Ad Turres was an ancient station located halfway between Rijeka and Senj, at the mouth of the stream of Dubračina. Its traces can still be found underneath the football stadium complex. In the 1st century AD, it was the location of the only brickyard on Kvarner that we know of today - the factory for producing bricks, ceramic dishes and amphoras, owned by Sext Metilio Maxim. In Late Antiquity, a small fortification was built on a cape south of the mouth of the stream of Dubračina (called Oeneus in ancient times). Later on, a church of St. Mary was erected on the ruins of that fort in the Middle Ages - hence the name of today’s Crikvenica (crkva or crikva means “church” in Croatian). At the beginning of the 15th century, the ruins of the fort came into the possession of Paulist monks who renovated the whole complex and turned it into a monastery. During the great migrations, descendants of the inhabitants of Turres (meaning tower, fortress) eventually moved to a hilltop location that was easier to defend - the medieval town of Kotor.

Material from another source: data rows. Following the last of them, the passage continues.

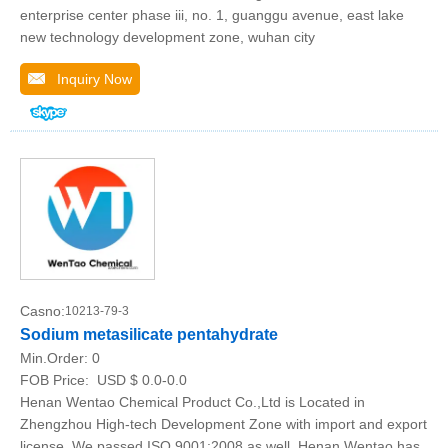
enterprise center phase iii, no. 1, guanggu avenue, east lake
new technology development zone, wuhan city
Inquiry Now
Casno:
10213-79-3
Sodium metasilicate pentahydrate
Min.Order:
0
FOB Price:
USD $ 0.0-0.0
Henan Wentao Chemical Product Co.,Ltd is Located in
Zhengzhou High-tech Development Zone with import and export
license, We passed ISO 9001:2008 as well, Henan Wentao has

Apsorus is the ancient name for the town of Osor, located on the south-west of the island of Cres, on a narrow strip of land that used to connect the islands of Cres and Lošinj before the channel between them was dug out. Osor was an important Liburnian foothold, as we know from some valuable discoveries made in burial grounds. Like Krk, Osor was also already surrounded by defensive walls in the 2nd and 1st centuries BC. The name Osor has to do with the legend of the hero Apsyrtus, Medea’s brother from the Greek myth of the Argonauts. In ancient times, Osor was an important harbour town and a maritime centre on the eastern Adriatic sea route. In the 6th century it became the centre of the diocese, as we have learned from the ruins of the early Christian basilica and baptistery beneath the floor the church of St. Mary.

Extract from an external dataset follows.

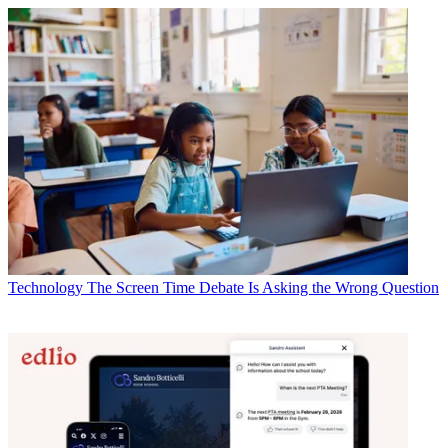
Technology
The Screen Time Debate Is Asking the Wrong Question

Fulfinum was a Roman city whose ruins are now located south-west of Omišalj on the island of Krk, close to the cove of Sepen. Fulfinum originated from a spacious Liburnian hill fort overlooking the Bay of Omišalj, where the town of Omišalj was later built. In the first half of the 1st century, Roman colonists, mostly veteran soldiers, built a new town not far from the old settlement and the sheltered cove. It had streets laid out in regular grid form, all the necessary public buildings and waterworks that were renewed under the emperor Domitian. In the 5th century, a grand Early Christian basilica, locally known as the Mirine, was erected near the burial ground on the western border of the city. At the beginning of the Middle Ages, Croatian incomers founded their own settlement (Omišalj) on the more secure and healthier location of the old Liburnian hill fort, and the Mirine church became part of the Benedictine monastery.

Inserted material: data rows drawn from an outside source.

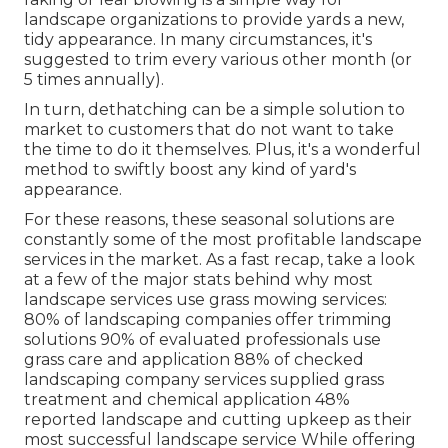
landscape organizations to provide yards a new,
tidy appearance. In many circumstances, it's
suggested to trim every various other month (or
5 times
annually).
In turn, dethatching can be a simple solution to
market to customers that do not want to take
the time to do it themselves. Plus, it's a wonderful
method to swiftly boost any kind of yard's
appearance.
For these reasons, these seasonal solutions are
constantly some of the most profitable landscape
services in the market. As a fast recap, take a look
at a few of the major stats behind why most
landscape services use grass mowing services:
80%
of landscaping companies offer trimming
solutions
90%
of evaluated professionals use
grass care and application
88%
of checked
landscaping company services supplied grass
treatment and chemical application
48%
reported landscape and cutting upkeep as their
most successful landscape service While offering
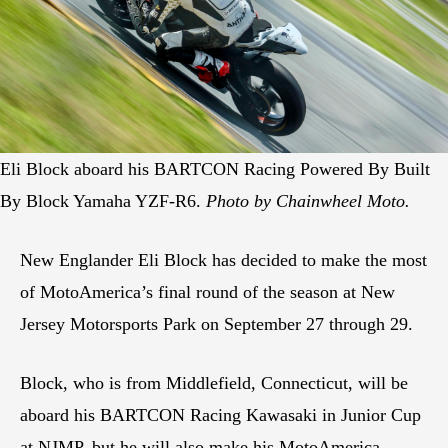
Eli Block aboard his BARTCON Racing Powered By Built
By Block Yamaha YZF-R6.
Photo by Chainwheel Moto.
New Englander Eli Block has decided to make the most
of MotoAmerica’s final round of the season at New
Jersey Motorsports Park on September 27 through 29.
Block, who is from Middlefield, Connecticut, will be
aboard his BARTCON Racing Kawasaki in Junior Cup
at NJMP, but he will also make his MotoAmerica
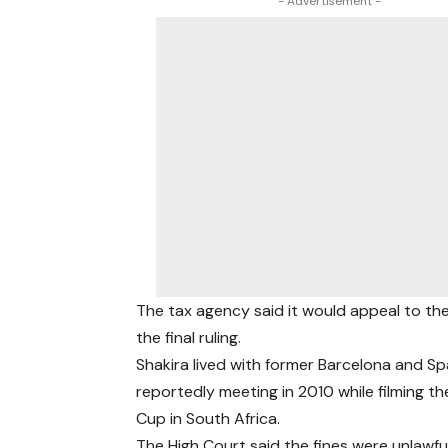
- Advertisement -
The tax agency said it would appeal to t
the final ruling.
Shakira lived with former Barcelona and Sp
reportedly meeting in 2010 while filming th
Cup in South Africa.
The High Court said the fines were unlawf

Arba, the town of Rab, is the urban centre of the island of Rab. The town was gradually built on Liburnian foundations in the 2nd and 1st centuries BC, with the streets laid out in a regular grid form, defensive walls and public buildings. Under the rule of the first emperor, Octavius Augustus, Rab was known as Felix Arba (Happy Rab). In Late Antiquity it became the centre of the diocese. Particularly impressive is the monumental church of St. John (crkva sv. Ivana) that was built during that period.